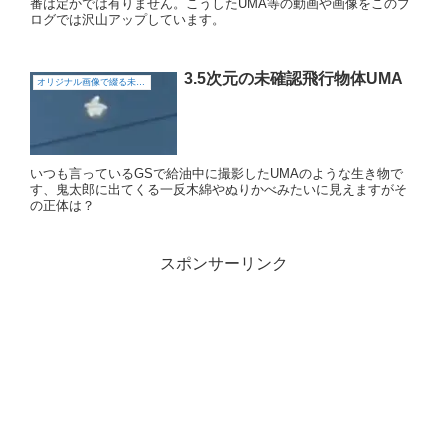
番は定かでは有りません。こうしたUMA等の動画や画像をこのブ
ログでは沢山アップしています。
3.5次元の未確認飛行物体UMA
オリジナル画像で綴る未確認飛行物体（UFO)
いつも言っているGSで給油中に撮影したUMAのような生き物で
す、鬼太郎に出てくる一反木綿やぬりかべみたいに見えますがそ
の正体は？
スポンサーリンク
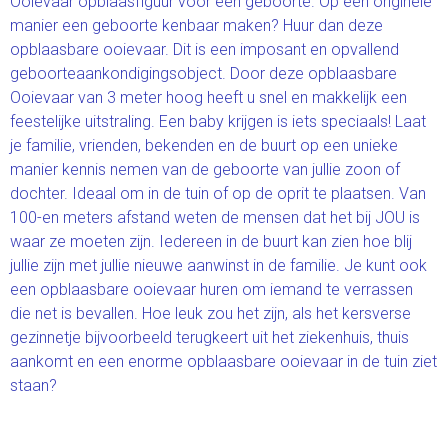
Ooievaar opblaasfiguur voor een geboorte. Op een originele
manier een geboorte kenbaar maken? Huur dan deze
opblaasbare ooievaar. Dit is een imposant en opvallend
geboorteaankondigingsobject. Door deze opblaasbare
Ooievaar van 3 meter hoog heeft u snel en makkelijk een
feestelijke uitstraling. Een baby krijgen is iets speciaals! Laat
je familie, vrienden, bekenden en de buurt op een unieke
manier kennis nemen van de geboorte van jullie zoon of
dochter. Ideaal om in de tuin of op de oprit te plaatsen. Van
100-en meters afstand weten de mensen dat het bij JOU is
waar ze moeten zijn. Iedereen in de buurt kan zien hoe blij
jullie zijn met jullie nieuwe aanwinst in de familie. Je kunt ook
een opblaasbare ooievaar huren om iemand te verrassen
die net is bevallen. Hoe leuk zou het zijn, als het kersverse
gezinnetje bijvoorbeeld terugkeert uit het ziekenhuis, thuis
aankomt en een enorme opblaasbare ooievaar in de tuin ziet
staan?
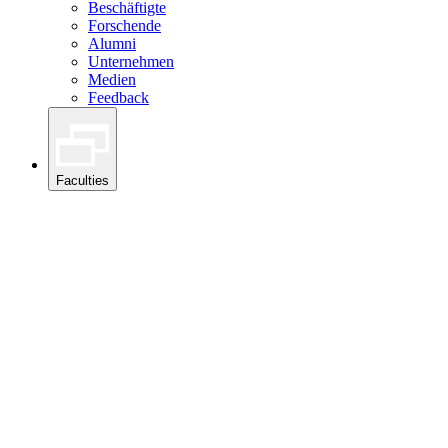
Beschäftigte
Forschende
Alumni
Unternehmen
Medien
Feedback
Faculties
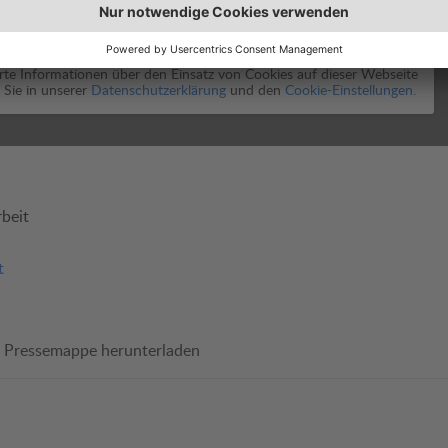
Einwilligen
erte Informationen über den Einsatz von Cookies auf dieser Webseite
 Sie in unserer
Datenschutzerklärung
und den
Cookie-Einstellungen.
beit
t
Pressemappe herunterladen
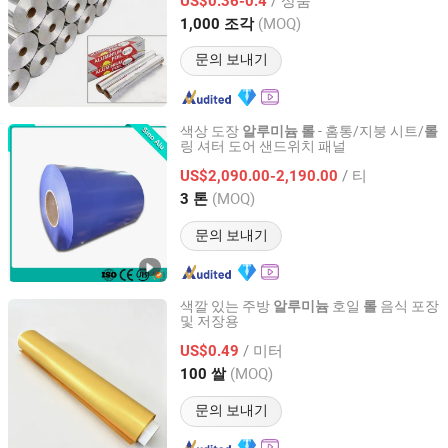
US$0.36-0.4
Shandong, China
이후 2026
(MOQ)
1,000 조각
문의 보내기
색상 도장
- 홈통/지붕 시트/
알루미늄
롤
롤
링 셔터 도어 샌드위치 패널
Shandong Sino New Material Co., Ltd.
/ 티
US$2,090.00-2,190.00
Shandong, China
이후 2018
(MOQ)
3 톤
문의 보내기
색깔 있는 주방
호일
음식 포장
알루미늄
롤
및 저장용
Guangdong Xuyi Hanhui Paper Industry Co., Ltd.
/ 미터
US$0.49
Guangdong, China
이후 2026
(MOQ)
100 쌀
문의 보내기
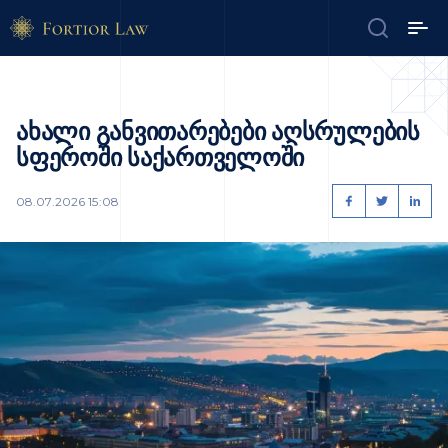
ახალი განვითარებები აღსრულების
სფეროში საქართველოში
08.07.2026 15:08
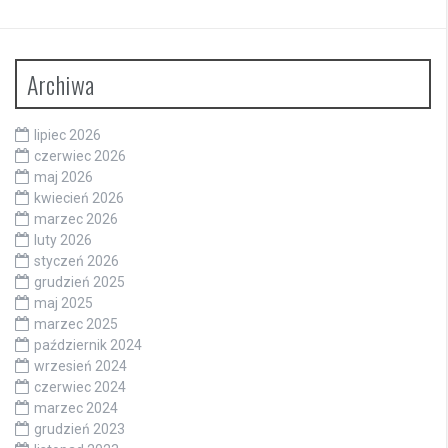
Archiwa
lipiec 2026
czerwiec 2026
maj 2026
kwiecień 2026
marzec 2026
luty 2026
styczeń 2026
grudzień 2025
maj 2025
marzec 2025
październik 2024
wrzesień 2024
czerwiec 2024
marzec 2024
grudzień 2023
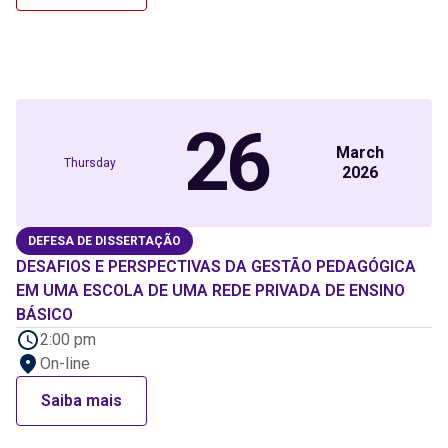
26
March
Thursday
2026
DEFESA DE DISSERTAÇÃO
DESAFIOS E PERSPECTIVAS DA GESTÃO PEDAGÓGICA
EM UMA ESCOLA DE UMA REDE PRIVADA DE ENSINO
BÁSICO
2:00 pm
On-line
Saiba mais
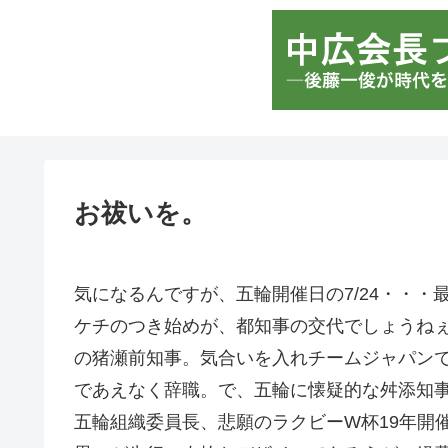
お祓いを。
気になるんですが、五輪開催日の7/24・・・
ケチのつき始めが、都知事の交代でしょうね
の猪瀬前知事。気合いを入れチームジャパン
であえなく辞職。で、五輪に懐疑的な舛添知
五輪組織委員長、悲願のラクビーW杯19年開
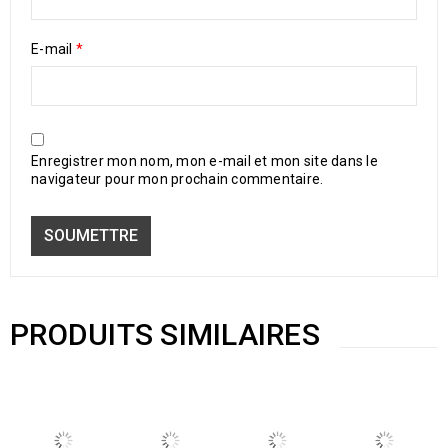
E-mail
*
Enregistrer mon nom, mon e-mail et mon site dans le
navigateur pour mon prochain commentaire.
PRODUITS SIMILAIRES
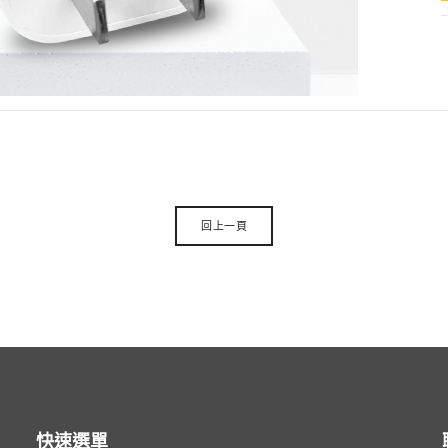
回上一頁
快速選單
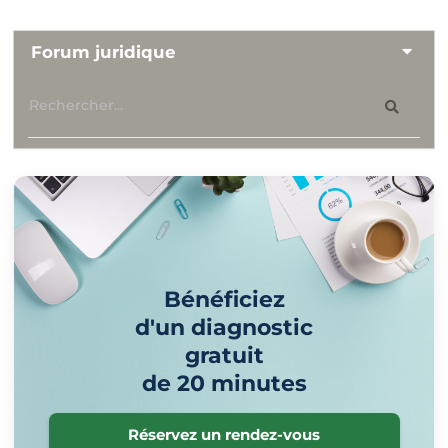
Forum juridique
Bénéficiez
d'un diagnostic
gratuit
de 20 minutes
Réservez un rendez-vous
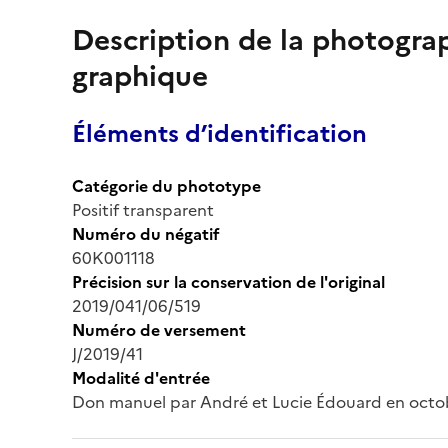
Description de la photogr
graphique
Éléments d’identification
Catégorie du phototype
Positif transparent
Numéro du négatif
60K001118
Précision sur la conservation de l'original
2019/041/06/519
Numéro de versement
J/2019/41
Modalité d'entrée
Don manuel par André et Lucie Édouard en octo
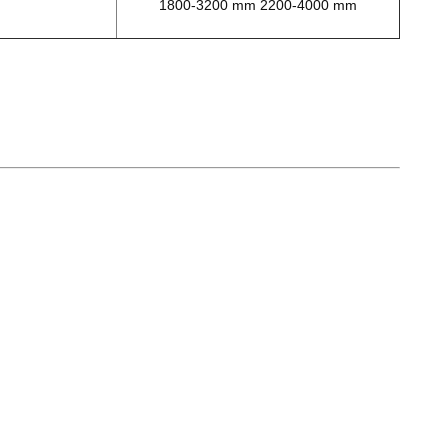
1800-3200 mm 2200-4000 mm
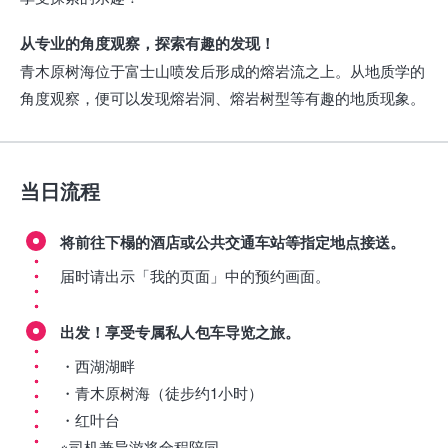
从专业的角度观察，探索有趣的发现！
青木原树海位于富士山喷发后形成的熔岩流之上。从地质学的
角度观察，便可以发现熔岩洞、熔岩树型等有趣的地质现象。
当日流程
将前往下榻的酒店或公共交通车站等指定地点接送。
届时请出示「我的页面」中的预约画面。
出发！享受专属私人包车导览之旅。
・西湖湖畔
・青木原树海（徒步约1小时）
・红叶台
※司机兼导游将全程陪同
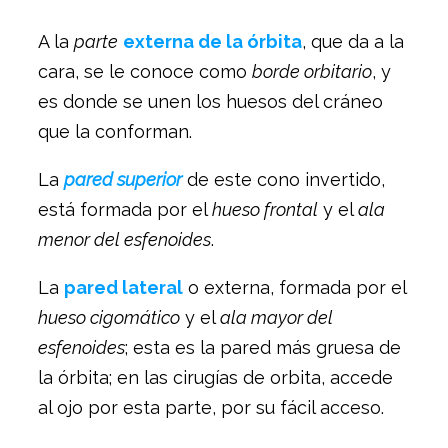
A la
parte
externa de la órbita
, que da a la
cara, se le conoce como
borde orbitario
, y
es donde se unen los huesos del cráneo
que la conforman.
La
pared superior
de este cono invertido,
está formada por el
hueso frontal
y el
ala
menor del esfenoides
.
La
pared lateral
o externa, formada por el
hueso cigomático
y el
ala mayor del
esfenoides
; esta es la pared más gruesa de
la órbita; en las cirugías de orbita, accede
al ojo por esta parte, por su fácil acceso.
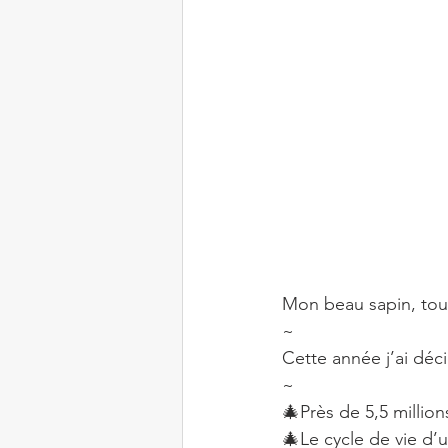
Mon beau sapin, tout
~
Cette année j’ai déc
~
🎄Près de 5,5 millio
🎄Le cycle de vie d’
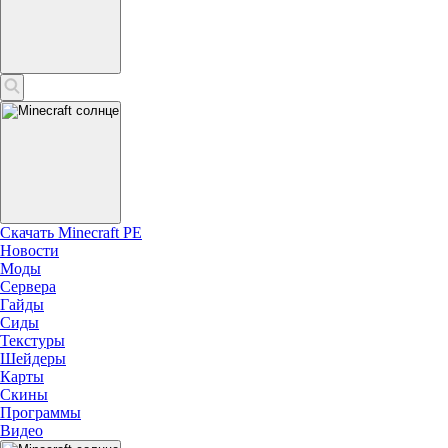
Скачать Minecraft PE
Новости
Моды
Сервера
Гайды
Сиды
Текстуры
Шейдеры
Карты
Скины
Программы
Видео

******

ACTIVITY
Copy out only the lines from the one containing "hueso cigomático" to the end of the entries, unchanged. Drop the pictures.

OUTPUT FOR THIS EXERCISE
hueso cigomático
y el
ala mayor del
esfenoides
; esta es la pared más gruesa de
la órbita; en las cirugías de orbita, accede
al ojo por esta parte, por su fácil acceso.
Mon beau sapin, tout
~
Cette année j’ai déc
~
🎄Près de 5,5 millio
🎄Le cycle de vie d’
Скачать Minecraft PE
Новости
Моды
Сервера
Гайды
Сиды
Текстуры
Шейдеры
Карты
Скины
Программы
Видео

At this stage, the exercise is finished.